Each line below that contains the word "stars" must be copied.
[RECORDS FOR THE EXERCISE Boundary: Start]
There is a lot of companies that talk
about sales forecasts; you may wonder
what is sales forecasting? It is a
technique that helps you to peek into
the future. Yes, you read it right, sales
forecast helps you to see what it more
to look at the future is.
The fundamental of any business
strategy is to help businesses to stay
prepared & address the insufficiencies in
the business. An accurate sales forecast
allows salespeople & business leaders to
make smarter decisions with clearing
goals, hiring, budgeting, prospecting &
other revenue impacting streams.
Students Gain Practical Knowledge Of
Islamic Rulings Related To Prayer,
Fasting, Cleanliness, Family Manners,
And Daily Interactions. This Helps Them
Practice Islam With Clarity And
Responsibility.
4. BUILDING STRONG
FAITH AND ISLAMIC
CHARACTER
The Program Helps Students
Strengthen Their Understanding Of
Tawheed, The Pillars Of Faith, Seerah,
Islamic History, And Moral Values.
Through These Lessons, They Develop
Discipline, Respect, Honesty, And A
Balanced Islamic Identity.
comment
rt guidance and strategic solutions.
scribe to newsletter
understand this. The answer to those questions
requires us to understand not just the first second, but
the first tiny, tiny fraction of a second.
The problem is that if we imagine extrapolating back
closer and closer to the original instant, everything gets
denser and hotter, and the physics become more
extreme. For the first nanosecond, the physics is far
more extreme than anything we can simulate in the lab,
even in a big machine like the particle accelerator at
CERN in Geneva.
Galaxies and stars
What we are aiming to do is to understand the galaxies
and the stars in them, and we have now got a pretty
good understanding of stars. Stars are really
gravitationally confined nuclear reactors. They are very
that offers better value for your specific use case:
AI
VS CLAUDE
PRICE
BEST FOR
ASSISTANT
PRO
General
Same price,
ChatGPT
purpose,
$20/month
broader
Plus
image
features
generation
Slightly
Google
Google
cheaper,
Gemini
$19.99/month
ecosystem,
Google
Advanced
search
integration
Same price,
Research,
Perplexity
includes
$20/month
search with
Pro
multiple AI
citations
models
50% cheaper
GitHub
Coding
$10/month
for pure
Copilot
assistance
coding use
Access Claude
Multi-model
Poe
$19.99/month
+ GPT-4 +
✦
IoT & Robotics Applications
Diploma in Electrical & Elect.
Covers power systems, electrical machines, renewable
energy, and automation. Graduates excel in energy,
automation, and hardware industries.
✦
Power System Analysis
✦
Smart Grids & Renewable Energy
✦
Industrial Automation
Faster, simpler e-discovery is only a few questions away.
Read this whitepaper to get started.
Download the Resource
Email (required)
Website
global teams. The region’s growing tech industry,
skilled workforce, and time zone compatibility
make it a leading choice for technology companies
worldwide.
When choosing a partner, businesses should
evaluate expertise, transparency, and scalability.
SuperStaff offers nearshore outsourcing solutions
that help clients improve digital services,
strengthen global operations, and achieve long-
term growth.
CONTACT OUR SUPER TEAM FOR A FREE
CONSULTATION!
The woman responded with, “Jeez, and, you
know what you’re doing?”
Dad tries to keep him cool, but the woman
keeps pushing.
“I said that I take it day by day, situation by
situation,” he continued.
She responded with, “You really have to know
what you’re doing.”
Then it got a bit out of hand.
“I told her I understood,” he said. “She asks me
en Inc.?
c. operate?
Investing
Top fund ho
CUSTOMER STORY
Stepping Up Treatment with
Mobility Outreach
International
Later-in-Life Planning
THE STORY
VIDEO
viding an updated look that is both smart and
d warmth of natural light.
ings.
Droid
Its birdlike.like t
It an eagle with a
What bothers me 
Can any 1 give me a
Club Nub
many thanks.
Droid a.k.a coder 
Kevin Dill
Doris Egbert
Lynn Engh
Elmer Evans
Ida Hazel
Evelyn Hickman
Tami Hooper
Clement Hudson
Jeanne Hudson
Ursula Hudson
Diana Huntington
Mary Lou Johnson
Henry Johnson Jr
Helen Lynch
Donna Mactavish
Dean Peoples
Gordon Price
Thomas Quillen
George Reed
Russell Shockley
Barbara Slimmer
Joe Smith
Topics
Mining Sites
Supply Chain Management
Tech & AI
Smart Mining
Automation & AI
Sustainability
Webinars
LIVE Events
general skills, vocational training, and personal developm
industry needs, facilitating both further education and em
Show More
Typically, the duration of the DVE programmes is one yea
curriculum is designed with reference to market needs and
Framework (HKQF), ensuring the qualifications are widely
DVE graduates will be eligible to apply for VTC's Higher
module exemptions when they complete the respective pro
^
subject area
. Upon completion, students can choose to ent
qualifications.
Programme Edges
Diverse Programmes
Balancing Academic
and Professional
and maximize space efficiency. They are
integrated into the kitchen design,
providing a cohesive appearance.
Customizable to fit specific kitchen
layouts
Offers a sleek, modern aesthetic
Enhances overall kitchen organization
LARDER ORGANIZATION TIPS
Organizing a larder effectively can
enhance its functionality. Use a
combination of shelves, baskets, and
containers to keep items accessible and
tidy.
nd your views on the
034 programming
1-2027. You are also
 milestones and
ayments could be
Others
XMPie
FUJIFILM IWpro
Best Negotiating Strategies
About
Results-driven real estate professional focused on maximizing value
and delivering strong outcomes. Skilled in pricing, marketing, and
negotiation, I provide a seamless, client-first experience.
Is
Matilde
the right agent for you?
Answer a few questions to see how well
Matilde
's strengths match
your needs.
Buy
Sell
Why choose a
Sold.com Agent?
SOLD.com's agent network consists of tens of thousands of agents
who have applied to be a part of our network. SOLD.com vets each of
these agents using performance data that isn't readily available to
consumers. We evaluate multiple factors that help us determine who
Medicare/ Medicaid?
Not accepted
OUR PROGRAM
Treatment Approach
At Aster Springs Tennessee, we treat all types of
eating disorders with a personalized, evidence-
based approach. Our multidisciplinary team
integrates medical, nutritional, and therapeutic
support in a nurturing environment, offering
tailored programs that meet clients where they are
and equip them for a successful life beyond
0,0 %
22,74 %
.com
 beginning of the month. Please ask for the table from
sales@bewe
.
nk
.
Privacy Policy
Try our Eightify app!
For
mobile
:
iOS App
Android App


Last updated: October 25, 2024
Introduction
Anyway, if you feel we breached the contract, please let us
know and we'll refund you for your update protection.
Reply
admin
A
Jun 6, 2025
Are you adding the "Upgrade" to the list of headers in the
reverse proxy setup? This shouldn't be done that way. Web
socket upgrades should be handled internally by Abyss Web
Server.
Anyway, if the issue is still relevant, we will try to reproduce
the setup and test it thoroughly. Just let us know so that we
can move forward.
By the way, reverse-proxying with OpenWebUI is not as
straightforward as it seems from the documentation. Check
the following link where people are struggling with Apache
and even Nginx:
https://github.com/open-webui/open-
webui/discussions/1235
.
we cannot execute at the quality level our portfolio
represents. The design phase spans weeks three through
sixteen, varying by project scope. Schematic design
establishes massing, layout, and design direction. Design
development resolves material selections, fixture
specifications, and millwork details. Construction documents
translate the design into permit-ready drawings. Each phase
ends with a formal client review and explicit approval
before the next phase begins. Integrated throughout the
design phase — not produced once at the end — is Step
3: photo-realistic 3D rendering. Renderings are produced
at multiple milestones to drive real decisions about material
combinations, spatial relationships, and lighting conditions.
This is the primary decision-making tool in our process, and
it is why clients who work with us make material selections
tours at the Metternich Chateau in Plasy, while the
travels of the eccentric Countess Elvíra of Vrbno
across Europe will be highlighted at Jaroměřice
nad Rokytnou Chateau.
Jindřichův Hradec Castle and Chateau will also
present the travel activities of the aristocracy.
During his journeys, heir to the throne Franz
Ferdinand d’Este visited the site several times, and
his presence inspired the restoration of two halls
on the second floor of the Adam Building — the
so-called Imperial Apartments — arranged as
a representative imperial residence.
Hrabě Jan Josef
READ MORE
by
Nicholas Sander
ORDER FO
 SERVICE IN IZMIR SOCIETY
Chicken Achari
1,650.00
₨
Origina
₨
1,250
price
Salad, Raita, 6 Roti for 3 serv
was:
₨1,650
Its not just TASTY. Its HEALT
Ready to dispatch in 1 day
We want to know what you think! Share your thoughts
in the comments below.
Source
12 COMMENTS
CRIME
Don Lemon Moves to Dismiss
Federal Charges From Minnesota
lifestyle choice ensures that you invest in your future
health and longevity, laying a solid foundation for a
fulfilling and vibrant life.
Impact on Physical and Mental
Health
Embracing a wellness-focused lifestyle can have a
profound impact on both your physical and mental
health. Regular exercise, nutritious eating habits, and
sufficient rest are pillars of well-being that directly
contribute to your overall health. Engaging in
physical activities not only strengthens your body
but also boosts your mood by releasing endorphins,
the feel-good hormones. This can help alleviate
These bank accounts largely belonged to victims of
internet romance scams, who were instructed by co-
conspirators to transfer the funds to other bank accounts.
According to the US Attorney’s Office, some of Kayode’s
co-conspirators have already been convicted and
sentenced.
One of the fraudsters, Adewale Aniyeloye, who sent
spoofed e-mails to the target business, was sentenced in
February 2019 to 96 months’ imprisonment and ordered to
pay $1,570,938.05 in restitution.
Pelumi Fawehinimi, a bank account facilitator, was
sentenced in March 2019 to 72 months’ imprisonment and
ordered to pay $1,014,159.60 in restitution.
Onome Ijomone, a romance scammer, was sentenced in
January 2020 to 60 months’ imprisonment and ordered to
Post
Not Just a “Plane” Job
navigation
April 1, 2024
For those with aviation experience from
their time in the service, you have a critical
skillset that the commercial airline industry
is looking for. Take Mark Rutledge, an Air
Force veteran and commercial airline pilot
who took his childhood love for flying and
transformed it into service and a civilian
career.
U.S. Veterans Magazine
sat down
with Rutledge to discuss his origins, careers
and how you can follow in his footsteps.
[RECORDS FOR THE EXERCISE Boundary: End]
RESPONSE TO THIS EXERCISE →
Galaxies and stars
and the stars in them, and we have now got a pretty
good understanding of stars. Stars are really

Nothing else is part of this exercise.